Ogni informazione sensoriale che riuscivo a ricevere dal mio stato semi-incosciente mi aiutò a rimettere insieme i pezzi principali di un puzzle che la mia mente aveva cancellato. Mi ricordai della discussione con Jacob. Dell'arrivo di Paul. Della rabbia esplosa. Poi si era fermato tutto.

I passi si avvicinarono, leggeri. Lo sfrusciare di una mano su un tessuto come una carezza regolare.

-Smettila di farti del male.

Un sospiro pesante.

-Facciamo del nostro meglio, ma nel nostro mondo certe cose possono scapparci di mano.

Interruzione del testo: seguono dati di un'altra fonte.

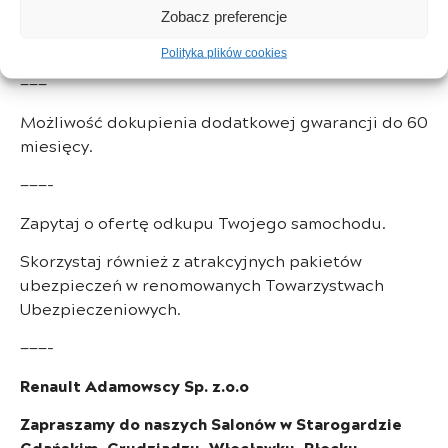
Zobacz preferencje
któremu podlega każdy samochód zanim trafi do
sprzedaży.
Polityka plików cookies
———
Możliwość dokupienia dodatkowej gwarancji do 60
miesięcy.
———-
Zapytaj o ofertę odkupu Twojego samochodu.
Skorzystaj również z atrakcyjnych pakietów
ubezpieczeń w renomowanych Towarzystwach
Ubezpieczeniowych.
———-
Renault Adamowscy Sp. z.o.o
Zapraszamy do naszych Salonów w Starogardzie
Gdańskim, Grudziądzu, Włocławku, Płocku,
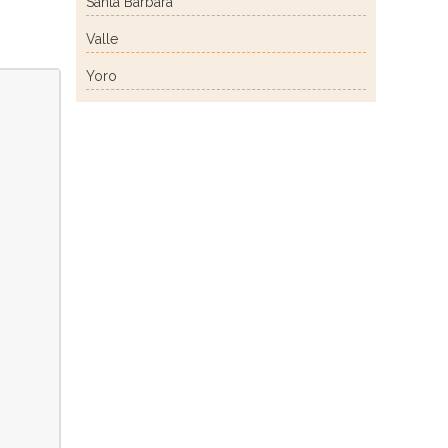
Santa Bárbara
Valle
Yoro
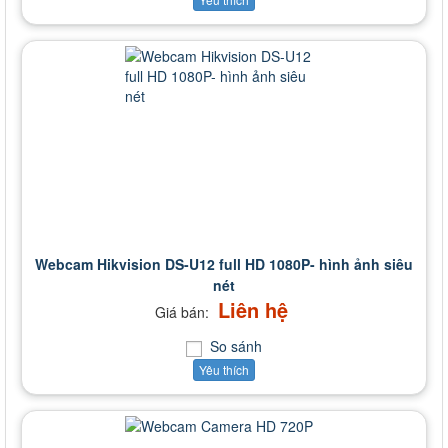
Webcam Hikvision DS-U12 full HD 1080P- hình ảnh siêu
nét
Liên hệ
Giá bán:
So sánh
Yêu thích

La stretta attorno alla mia mano si rafforzò. Un tocco caldo e umido ne sfiorò il dorso, come due petali di rosa bagnati dalla rugiada e dal sole mattutino.

-Jacob.

Chiamò una voce profonda, dall'altra parte della stanza. Autoritaria e rassicurante allo stesso tempo. Sembrò esserci uno scambio silenzioso di sguardi, perché nessuna parola venne pronunciata. Il calore attorno alla mia mano si affievolì, la sentii più leggera mentre quelle lunghe dita si slacciarono dalle mie. La stessa calma che aveva avvolto il mio cuore venne rimpiazzata da una fredda sensazione di solitudine. Dei fili invisibili si allungarono da esso fino a tendersi, sempre di più. Mi restava soltanto il dolore pulsante alla spalla e le coperte sul mio corpo, nel loro misero tentativo di compensare quella perdita di calore. Il pavimento si lamentò leggermente mentre venne calpestato da un via e vai di passi. Un sussurrio in quileute e lo sgabello scricchiolò nuovamente al mio fianco. Volevo aprire gli occhi, erano ore che ci stavo provando. E passarono altrettante ore – le percepii così – prima che la luce iniziò a filtrare nel buio. Le immagini mi parvero sfocate: una lampada appesa al soffitto di legno. Provai a sbattere le palpebre cercando invano di chiarire la mia vista. Nella mia periferia, a destra, si stagliava una figura scura. Voltai a fatica il capo, pesante come un macigno, che mi inviò segnali dolorosi ricordandomi che anche esso aveva subito un colpo. Sbattei ancora le palpebre più volte, incapace di riconoscere l'uomo seduto al mio fianco che mi sovrastava con la sua altezza. Il dolore che stavo provando causò l'accumularsi delle lacrime, lubrificando i miei occhi nella loro spossatezza. La mia vista si fece molto più nitida. Il viso famigliare di Sam si fece chiaro davanti a me: mi apparvero i lineamenti decisi del suo viso, le sopracciglia folte e gli occhi profondi. Il suo sguardo, usualmente imperturbabile, era ora l'incarnazione dell'inquietudine.